10-13-2003, 12:51 AM
Tracey,
Sorry to hear that you are feeling down today. I want you to know that i am praying for you and that we are always here for you.
I have some understanding for the agrevation that you feel about your husband. I sometimes feel that my husband is one of the few husbands on this BB that is just not up to par. He isn't very verbal with his comfort and has openly told me that he just doesn't have any sympathy for people that are sick except his parents. He doesn't have the skills that are needed to comfort someone. I have been in a terrible flare and feeling pretty down for the last couple of days and he hasn't been speaking to me until last night. He said that he thought I just needed some time and then i would feel better. He really has no clue.
Oh well, I guess this is the for better or worse partof those vows we took.
If you ever want to talk just look me up.....
Kirsten
hi hi hi grouphug grouphug grouphug

ICyuck
10-13-2003, 01:23 AM
Oh, Tracey, I'm sorry you are going through this he@@ right now.

If it were me, I think I would give the grocery list to your husband and let him do the shopping and then he'll see how much groceries cost. Plus it will give you a bit more time to rest.

Whenever my husband goes to the store with me he is aghast at how much groceries cost. "Don't get that, it costs too much!"

Sometimes I think men aren't able to express their support verbally very well. They seem better at doing things than saying things sometimes. And they get impatient with a problem that can't be immediately fixed.
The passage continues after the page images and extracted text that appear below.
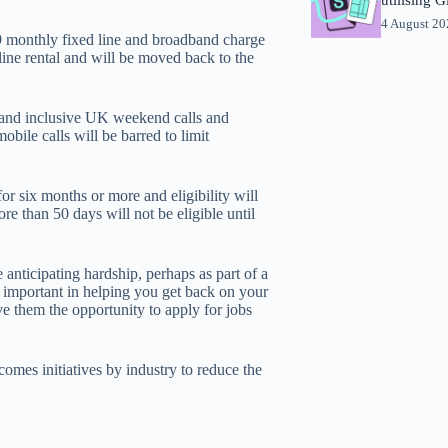
4 August 2
9 monthly fixed line and broadband charge
 line rental and will be moved back to the
and inclusive UK weekend calls and
bile calls will be barred to limit
or six months or more and eligibility will
e than 50 days will not be eligible until
nticipating hardship, perhaps as part of a
important in helping you get back on your
 them the opportunity to apply for jobs
mes initiatives by industry to reduce the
Are there any women in your family that are around? Is your MIL supportive, or do you have a sister or even just a close female friend, a neighbor, anyone who could help a bit when you are feeling awful?

Is there anyway you could shift some of your workload to others in the family? (I don't know the ages of your children, sometimes older children can help around the house.)

I'm so sorry that you are feeling so awful, I wish I could help you.

I hope you feel better soon.

grouphug angel

Love, ICY

dancemomof2
10-13-2003, 02:04 AM
Girls just face we have great hubby's except they have no idea how to be supportive and caring, loving,understanding, etc all at once. They can only pick one of the above to do at one time. That is why they are not women. My hubby folds quickly when he has to run the house for a short period of time. He does realize how much i do but admits he can't do it all. but still grumbles or ignores what he can't do.

Groceries is a whole nother subject. I won't even go to right now. LOL

Keep your chin up we all know what your going through. At one time or another we have been in your shoes.

Leslie

Teri
10-13-2003, 06:01 AM
Tracey~this is the place I get my emotional support. IT sure doesn't come from him!
I'm reminded everytime he does a load of laundry that he did the laundry "for" me. HUG eek eek If he cuts the grass same thing. No matter what he does, he remeinds me that it's "for" me.

During our black out I was in the hospital for 3 days with severe pancreitis. I was deathly ill~ He literally popped in twice a day to see if I needed anything and then he left. His dad had been in a month before me and the husband was there from the beginning of visiting hours till the end. When I called him on it he say "that was my parent and a parent always comes first"......damn! He wonders why I have my own bedroom. He wonders why he hasn't had sex in 2 years. They don't realize that those words just keep piling on top of each other...they don't go away, the bag just gets heavier and heavier.

If mine would have said that about the groceries to me, he's have had the check book thrown at him and told it was HIS responsibility now, since he thinks he can do it better.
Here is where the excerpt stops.